[Items from a dataset]
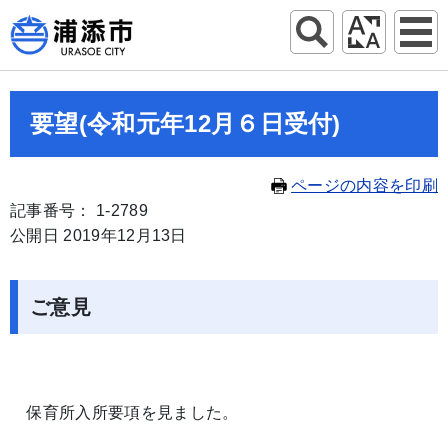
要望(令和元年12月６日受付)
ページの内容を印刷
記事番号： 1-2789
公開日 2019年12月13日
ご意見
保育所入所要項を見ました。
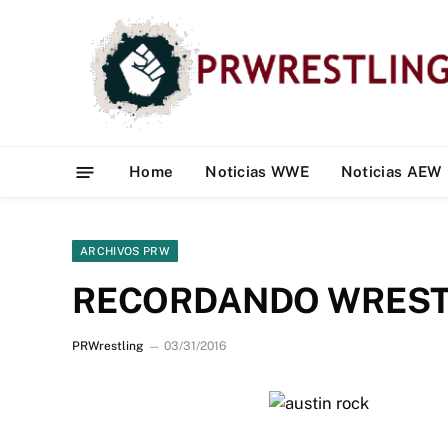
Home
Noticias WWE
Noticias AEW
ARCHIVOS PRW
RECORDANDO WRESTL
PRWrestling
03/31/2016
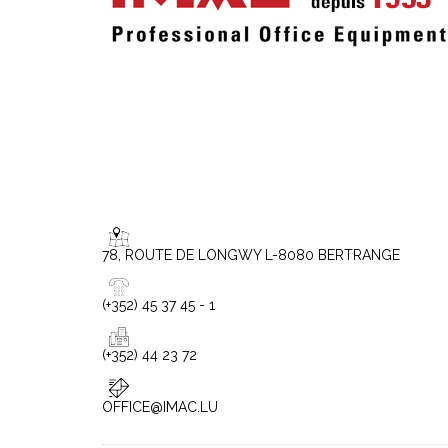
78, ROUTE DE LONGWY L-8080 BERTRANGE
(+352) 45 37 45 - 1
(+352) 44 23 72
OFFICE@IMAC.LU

==

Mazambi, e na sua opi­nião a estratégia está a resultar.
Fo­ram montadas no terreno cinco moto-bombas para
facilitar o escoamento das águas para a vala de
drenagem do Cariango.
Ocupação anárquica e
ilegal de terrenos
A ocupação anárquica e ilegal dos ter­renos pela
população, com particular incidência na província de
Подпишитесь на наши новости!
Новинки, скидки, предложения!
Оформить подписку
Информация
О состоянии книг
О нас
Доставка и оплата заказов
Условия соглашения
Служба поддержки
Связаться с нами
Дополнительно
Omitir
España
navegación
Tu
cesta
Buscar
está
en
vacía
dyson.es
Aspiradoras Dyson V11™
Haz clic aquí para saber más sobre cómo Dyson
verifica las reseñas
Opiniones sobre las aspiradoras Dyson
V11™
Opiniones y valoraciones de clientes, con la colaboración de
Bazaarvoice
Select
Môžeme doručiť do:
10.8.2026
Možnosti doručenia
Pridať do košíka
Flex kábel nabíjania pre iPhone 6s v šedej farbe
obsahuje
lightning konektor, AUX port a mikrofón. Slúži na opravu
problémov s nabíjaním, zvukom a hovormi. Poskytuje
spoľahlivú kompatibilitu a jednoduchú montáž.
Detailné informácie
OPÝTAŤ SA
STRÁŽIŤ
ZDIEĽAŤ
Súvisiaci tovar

- [What to do]: Once you reach the line with "Opiniones sobre las aspiradoras Dyson" in the data above, copy it and every line after it exactly, up to and including the line with "Súvisiaci tovar".

- [Result below]:
Opiniones sobre las aspiradoras Dyson
V11™
Opiniones y valoraciones de clientes, con la colaboración de
Bazaarvoice
Select
Môžeme doručiť do:
10.8.2026
Možnosti doručenia
Pridať do košíka
Flex kábel nabíjania pre iPhone 6s v šedej farbe
obsahuje
lightning konektor, AUX port a mikrofón. Slúži na opravu
problémov s nabíjaním, zvukom a hovormi. Poskytuje
spoľahlivú kompatibilitu a jednoduchú montáž.
Detailné informácie
OPÝTAŤ SA
STRÁŽIŤ
ZDIEĽAŤ
Súvisiaci tovar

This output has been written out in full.